Gli USA di The Mule – Il corriere sono una patria consumata, sconfitta da politiche sbagliate, polo di commistioni culturali e di tradizioni imbarbarite, ma che ha saputo trovare grazie ai suoi abitanti delle strade alternative per sopravvivere. Clint Eastwood, sempre di più, è l’erede di un narratore come John Ford, il cui cinema è sempre stato privo di filtri e i cui personaggi mostrano incoerenze volutamente insanabili perché senza di esse sarebbero privi di spessore.

Il legame con il lascito fordiano si fa ancora più evidente a uno sguardo più attento: nell’atto di svecchiarsi, Earl Stone fa rottamare il suo vetusto pick-up (marca Ford) e ne compra uno nuovo (marca Lincoln).

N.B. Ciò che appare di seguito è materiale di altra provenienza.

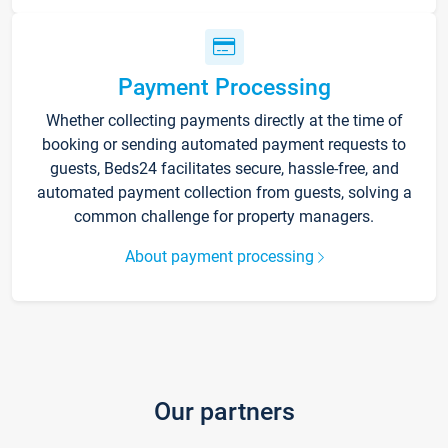
Payment Processing
Whether collecting payments directly at the time of
booking or sending automated payment requests to
guests, Beds24 facilitates secure, hassle-free, and
automated payment collection from guests, solving a
common challenge for property managers.
About payment processing
Our partners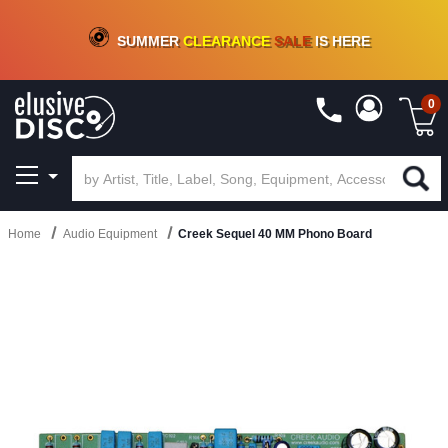
CRATE OF DEALS!
100+
NEW TITLES ADDED
10
%
- 90
%
OFF
ON VINYL & DIGITAL
SUMMER
CLEARANCE
SALE
IS HERE
0
Home
Audio Equipment
Creek Sequel 40 MM Phono Board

Inoltre, gran parte della storia si svolge in Illinois, che -come recita un’insegna sull’autostrada- è lo stato dove Abraham Lincoln, l’unanimemente riconosciuto miglior presidente che gli Stati Uniti abbiano mai avuto, ha studiato e ha lavorato come avvocato. Come se non bastasse, l’ex moglie del protagonista e la sposa di Lincoln si chiamano entrambe Mary. Ai fan di John Ford non serve aggiungere altro. E grazie, Clint.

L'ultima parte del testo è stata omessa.